Tour of Britain (st. 6)
Prodigious break by Essex boy from Movistar Team alongside Brändle (IAM), Stewart (MGT) turns GC upside down, puts him into yellow with two days from race’s end
Pictures (c): British Cycling
He started the day 1’25” down in the GC after struggling in the terrain suiting him worst, the mountains embodied by Tuesday’s hilltop finish in The Tumble. Yet Alex Dowsett, a powerful rouleur always persistent on every goal he chases, bounced things back after a double puncture while into Wednesday’s break and moved into the lead of the Tour of Britain with a brilliant ride on day six, over 201 kilometers from Bath to Hemel Hempstead in the East of England.
After making it into a numerous break formed after 20km, with several of the top GC contenders in, Dowsett went with a three-man group together with Brändle (IAM) and Stewart (MGT), setting a not-so-fast pace that still earned him a nine-minute advantage with 85km remaining. The power by the three escapees, Brändle and him especially talented TT specialists, and miscalculation by the main squads chasing allowed him to get through the three rated climbs of the day still holding a 4-minute gap with 20km remaining. Then, Dowsett started giving everything in search a yellow jersey that would eventually become real.
Dowsett came across the line 1’50” before the peloton; combined with bonus seconds after his 2nd place and the first place in an intermediate sprint, Alex is 34″ ahead of Kwiatkowski (OPQ) with three stages to go, including an 8.8km ITT in London on Sunday. Before that, stage seven on Saturday will take the riders through a tough 226km to Brighton, including the Cat-1 ascents of Ditchling Beacon and Bear Road near the end.
Alex Dowsett: “It was the hardest day in my life. I got in the break and I thought, ‘I need a big headwind all day’. I just thought it’d be let us out, bring us back, and that’ll be that.
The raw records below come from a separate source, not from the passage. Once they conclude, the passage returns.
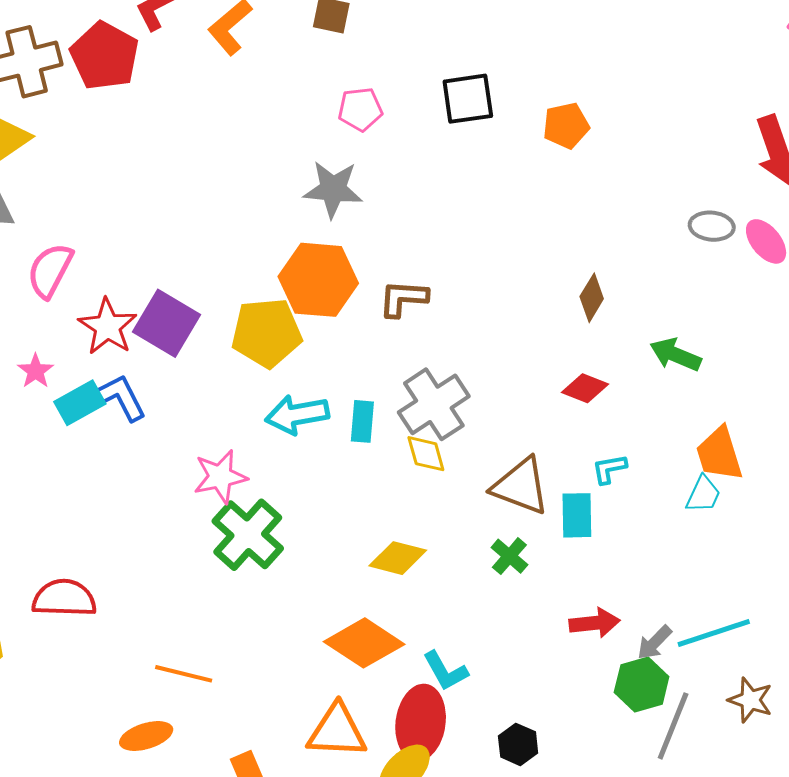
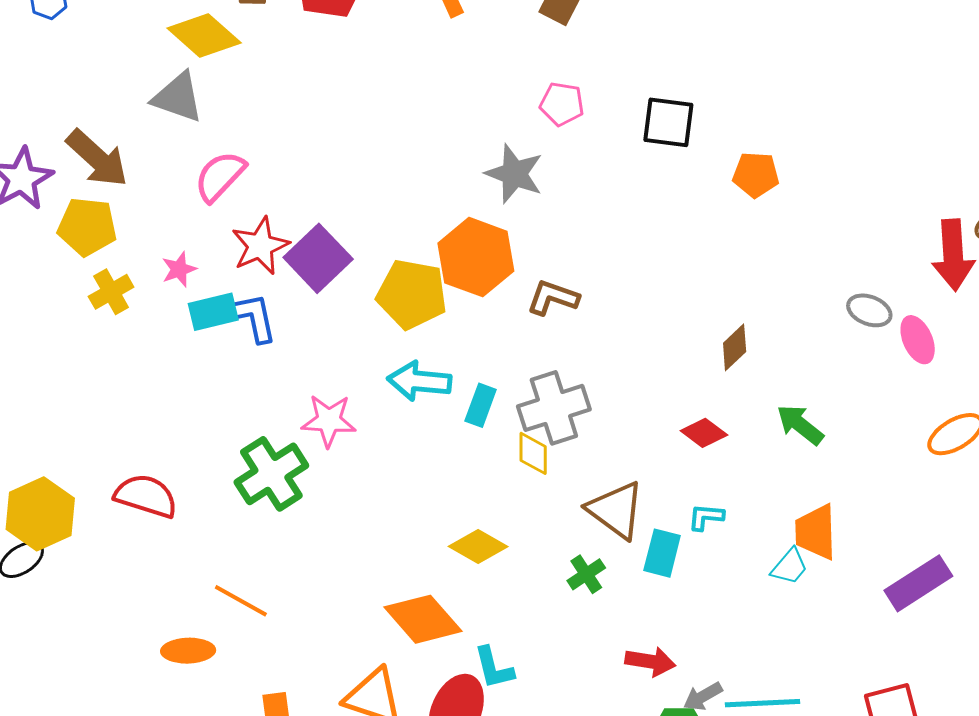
green cross: (248, 535) -> (271, 474), moved

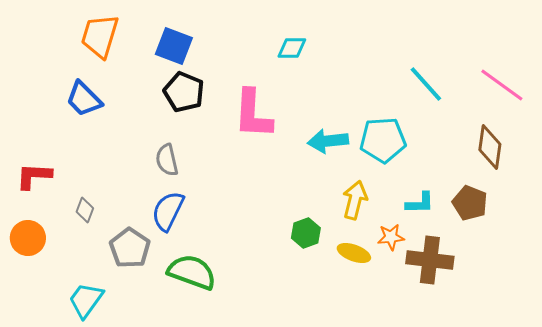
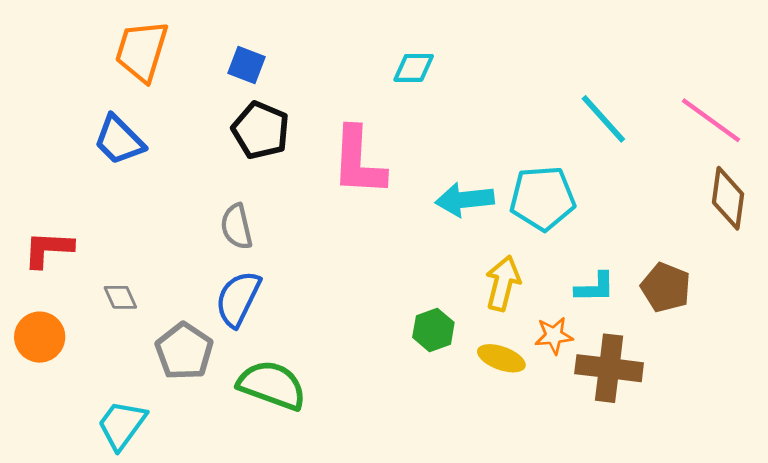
blue square: (174, 46) -> (246, 65), size x0.7
brown diamond: (490, 147) -> (728, 198), moved
gray diamond: (85, 210) -> (120, 297), turned -45

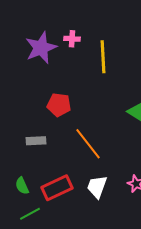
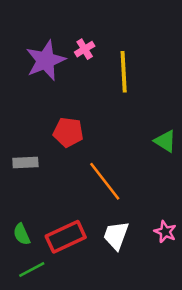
pink cross: (72, 39) -> (85, 49), turned -35
gray rectangle: (36, 141) -> (25, 162), moved

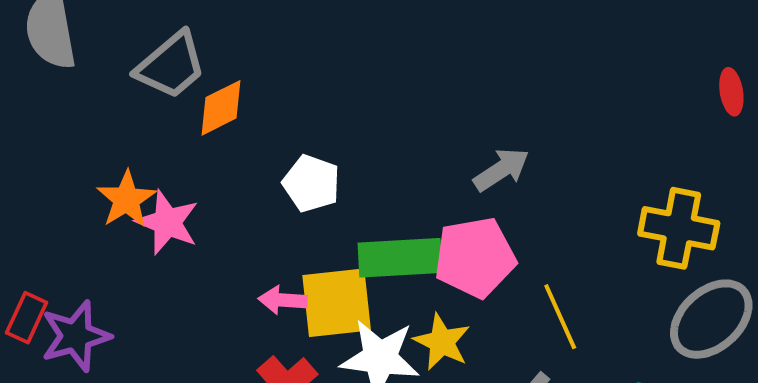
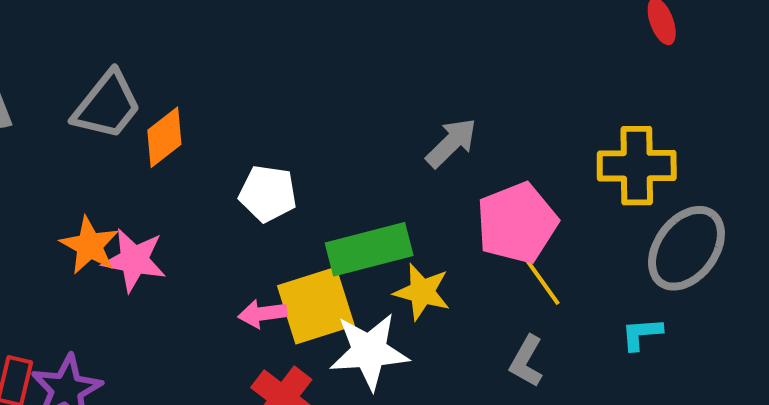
pink pentagon: (475, 257) -> (517, 223), moved
yellow star: (442, 342) -> (422, 292), moved

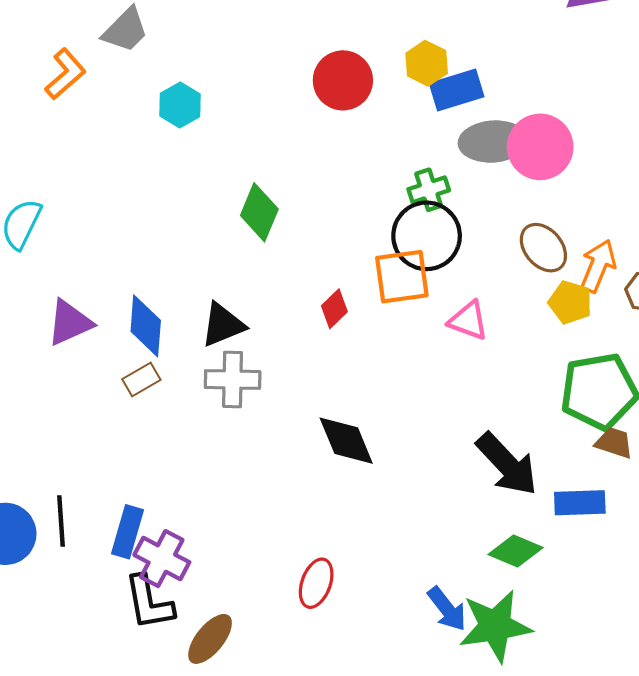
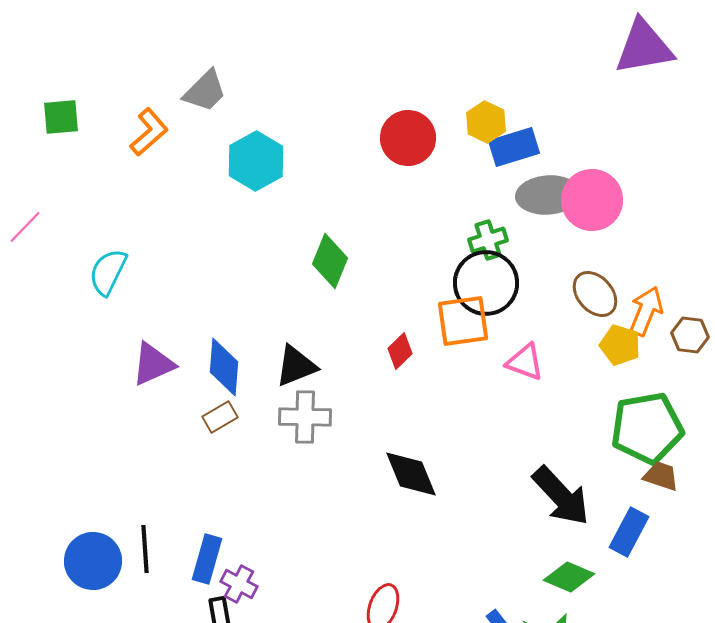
cyan hexagon: (180, 105) -> (256, 161), size x1.4
blue rectangle: (580, 503) -> (629, 532), turned -60
purple cross: (162, 559) -> (239, 584), size x0.7

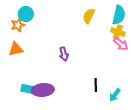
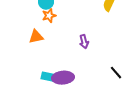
orange star: (18, 25) -> (49, 16), moved
black line: (96, 85) -> (116, 73), turned -40

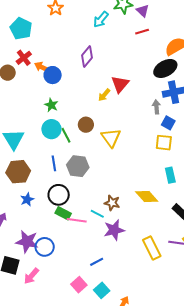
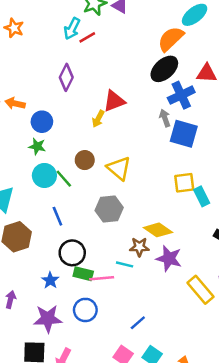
red line: (142, 32) -> (87, 37), moved
blue circle: (53, 75) -> (42, 122), moved
red triangle: (120, 84) -> (114, 101), turned 42
blue square: (168, 123) -> (184, 134), size x1.6
yellow square: (164, 143) -> (184, 183), moved
gray hexagon: (78, 166) -> (109, 209), moved
yellow diamond: (147, 196) -> (158, 230), moved
blue star: (27, 199) -> (50, 280), moved
purple star: (114, 230) -> (169, 258), moved, turned -30
blue circle: (45, 247) -> (85, 310), moved

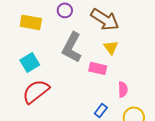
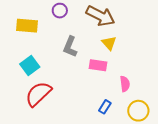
gray L-shape: (72, 47) -> (70, 47), size x0.7

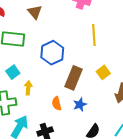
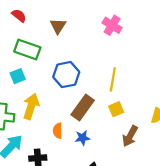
yellow line: (94, 35) -> (113, 79), moved
cyan square: (13, 72) -> (18, 76), moved
yellow arrow: (28, 88) -> (31, 106), size x1.6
I also thought I could have a good time trial, maybe, and I was leaving a lot out on the road there, I thought I might be giving too much, but when I saw the gap went to like 7 minutes, I thought: ‘That’s quite big’. Then, eight minutes, nine minutes, nine-fiteen, which I think was the biggest – that’s where I began to think more about the yellow, less about the stage win, and really started digging in.
“I made an agreement with Matthias later on, because he’s a great timetriallist – he’d win the stage because I had a good chance to take the yellow. He gave me everything, I couldn’t have done it without him. It was probably the hardest day of his life for Tom from Madison, too – he also gave everything. The team was fantastic in the car behind as well, Juan Pablo – they were always there when I needed them. I gave everything I’ve got. With Ditchling Beacon tomorrow, obviously Kwiatkowski going like a train – I’ll try to rest up as much as I can today and give it my all tomorrow. I still have got a lot to do in the time trial – far from over, but I’m in a nice position for it.
“It completely surprised me, to have my whole family there. I wasn’t expecting to see them till tomorrow in Brighton. Thanks to the Tour of Britain for looking after them, too. I got my sister working on the race for television – it’s pretty special.”